Palestina, il grande problema non risolto

La Rubrica - Come Eravamo

Da Panorama del 04 aprile 1991

«Siamo come l'araba fenice. Risorgeremo». Con quel sorriso pallido che è diventato il simbolo della tragedia palestinese, Yasser Arafat ripete in questi giorni lo slogan orgoglioso del perdente. Dal fondo del suo bunker di Tunisi, il capo dell'Olp misura l'abisso in cui una guerra combattuta dalla parte sbagliata ha precipitato la sua organizzazione e il popolo che rappresenta.
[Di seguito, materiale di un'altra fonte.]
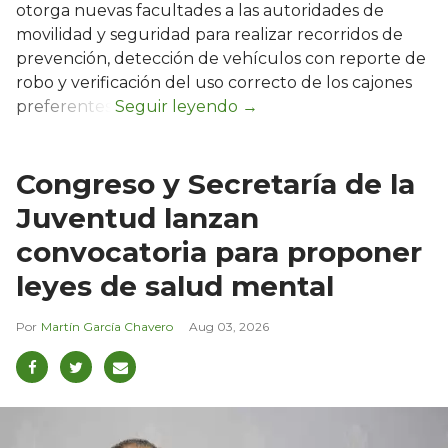
otorga nuevas facultades a las autoridades de
movilidad y seguridad para realizar recorridos de
prevención, detección de vehículos con reporte de
robo y verificación del uso correcto de los cajones
preferentes.
Congreso y Secretaría de la
Juventud lanzan
convocatoria para proponer
leyes de salud mental
Martín García Chavero
Aug 03, 2026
Una nazione di cinque milioni di persone che da 40 anni lotta, sogna e muore alla ricerca vana di uno Stato. Scelte avventate, dichiarazioni incendiarie, previsioni smentite dai fatti: forse Arafat riuscirà ancora una volta a rinascere dalle proprie ceneri, ma è certo che, prima e durante la disfatta militare di Saddam, ha fatto di tutto per minare la credibilità internazionale della sua causa. Ora cerca un posto al tavolo delle trattative, giocando le carte dell'ambiguità e dell'oblio. Ma suggeriscono gli esperti ad aiutarlo non sarà la memoria corta dei suoi avversari, bensì l'enormità del paradosso storico che non è riuscito a sciogliere. E che la guerra del Golfo ci riconsegna intatto: la questione palestinese rimane l'ostacolo più grave sulla strada del nuovo ordine che Bush e gli altri vincitori vorrebbero imporre al mondo.
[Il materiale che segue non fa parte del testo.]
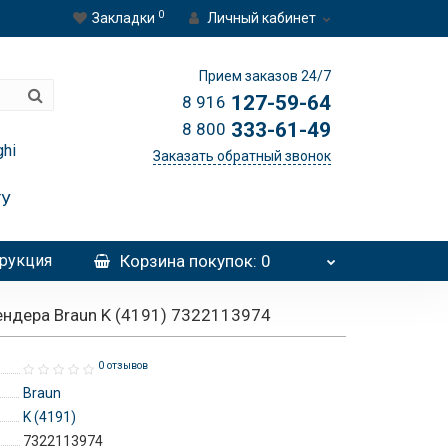
0
Закладки
Личный кабинет
Прием заказов 24/7
127-59-64
8 916
333-61-49
8 800
hi
Заказать обратный звонок
ТУ
рукция
Корзина
покупок
: 0
ендера Braun K (4191) 7322113974
0 отзывов
Braun
K (4191)
7322113974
"Olp, oil" grida Arafat a chi lo incontra in questi giorni. Uno slogan singolare, inventato sul momento di fronte a centinaia di giornalisti che, qualche settimana fa, in un albergo di Amman, gli chiedevano ragione della disfatta. Due parole brevi, come per dire: fin che ci sarà il petrolio, fino a che l'Occidente avrà interessi in questa regione, ci sarà sempre una Olp a ricordare che i palestinesi devono avere una loro patria, una loro terra, un loro Stato. In questo numero speciale dedicato al labirinto palestinese, Panorama offre ai suoi lettori un ritratto comprensivo dei senzaterra del Medio Oriente: da dove vengono, come vivono, che cosa chiedono, chi li rappresenta, che cultura esprimono, che rapporti intrattengono con i "fratelli" arabi e con i nemici israeliani. E, quali soluzioni si profilano per il loro problema.

Il primo passo per capire è la cronaca della crisi e della guerra del Golfo. Il 2 agosto del 1990, quando le truppe irachene invadono il Kuwait, i palestinesi scoprono improvvisamente in Saddam Hussein il loro avvocato. Oggi si può dire che è stato l'avvocato delle cause perse. Ma allora? La guida politica dei palestinesi, l'Olp, era isolata e immobile. I colloqui di Tunisi con gli americani erano interrotti da due mesi per via di un assurdo attacco di commando palestinesi alle spiagge di Israele. I Paesi arabi del Golfo davano soldi, utili soltanto a mantenere la gigantesca burocrazia dell'Olp, ma non muovevano un dito presso i loro amici occidentali. Gli altri Paesi arabi che contano non erano da meno: la Siria di Hafez Assad metteva addirittura in carcere centinaia di militanti palestinesi, l'Egitto di Hosni Mubarak li teneva alla larga. Poi c'erano le spinte centrifughe, dal basso.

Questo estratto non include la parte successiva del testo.